In Hampshire it is scattered in the New Forest, the countryside surrounding Southampton and the north-east of the county. Populations in the New Forest are scattered, but some are quite large.
It prefers ancient woods that have rich fertile soil and where the soil is damp, eg close to streams or wet flushes. It will also grow in ancient grasslands next to the woods.
Wild daffodil flowers in March and early April. Some of the best populations are in Pinnick Wood, north-east of Ringwood, but it can be tricky to find in wet flushes and boggy parts of the wood. There is much wild daffodil along the lane-sides joining Poulner to the New Forest and this may well be the easiest place to find it.
The beauty of wild daffodils inspired Wordsworth’s famous poem ‘I wandered lonely as a cloud’, and in some parts of the UK special trips were often made to see them in spring.
Daffodils are so well known that they do not need any description. The truly wild ones are more delicate than the garden varieties. The petals are a paler yellow than the trumpet and are not held as erect as the garden varieties.
Wood anemone
Wood anemone is a widespread and common species throughout the UK.
In the New Forest there are few woods that have carpets of wood anemone, but they can often be found in small numbers at the edges of ancient oak woodlands. Wood anemones only grow under a shaded canopy. The trees of the woodland provide this, but in the New Forest dense bracken will provide the same habitat and wood anemone can be found quite abundantly in some bracken areas.
One of the best displays of wood anemone is at Ivy Woods, just east of Brockenhurst along the B3 55 towards Beaulieu. You will need to park in the car park and look a little way into the woods — they cannot be seen much from the roadside. A good area to see them in the open before the bracken grows up is at Holmsley. They grow on the slopes on the south side of the disused railway line at the north end of Holmsley Inclosure. Late April is the best time to see them.
Wood anemone is the only woodland flower that has six (occasionally more) bright white petals in an open star shape.
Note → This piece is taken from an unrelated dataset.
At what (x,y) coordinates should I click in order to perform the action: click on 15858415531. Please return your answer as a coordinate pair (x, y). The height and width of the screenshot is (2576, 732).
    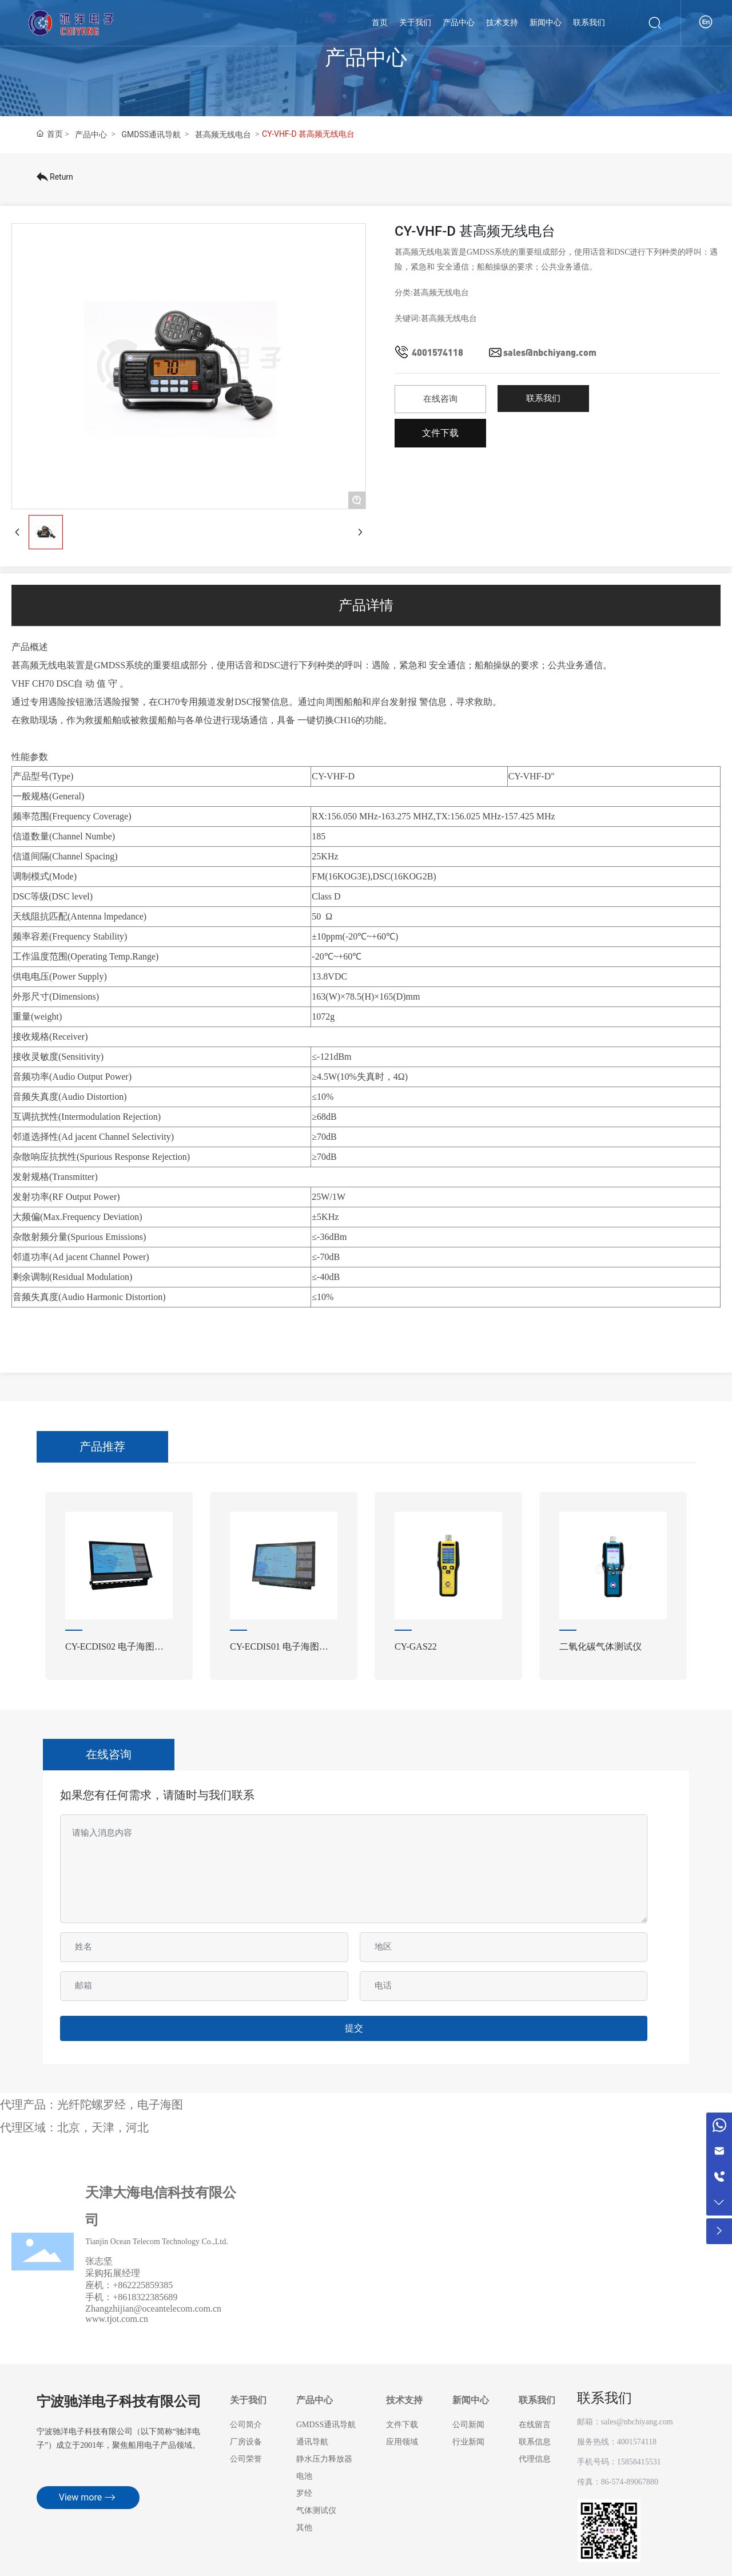     Looking at the image, I should click on (639, 2462).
The back of each petal often has a pink or reddish hue.
Wood sorrel
Wood sorrel is common and widespread in woodlands throughout the UK and Hampshire.
It will grow in almost any woodland except the most recently established scrubby woods. In the New Forest it is found in deciduous woods, ride sides in coniferous woods and in parts of the wet valley woodlands.
Wood sorrel is in flower in April in many of the New Forest woodlands, but you will need to look hard to spot the small flowers growing very close to the ground.
Wood sorrel is a very low-growing plant. It is easily identified by its rosette of three heart-shaped leaves joined together at their tips and the delicately nodding white bell-shaped flowers. The sour, lemon-flavoured leaves are edible, but large quantities can be toxic.
Wood spurge
Wood spurge is very widespread throughout the southern half of England.
In the New Forest it is widespread and found in almost all of the deciduous woodlands. It does not appear to get grazed by deer, cattle or ponies and so, unlike many other woodland flowers, it tends to remain common in the grazed woods of the New Forest.
Wood spurge will grow in any deciduous woods except for the very wet areas. It will often grow in abundance if areas of woodland are cleared. It is easy to find in flower in April or May in many of the New Forest deciduous woodlands.
Wood spurge grows about two feet tall and has a clump of bright lime-green flowers at the top. The flowers are not a typical flower shape and look more like green saucers with tiny green cups on. It is the only spurge species in southern England that grows in woods.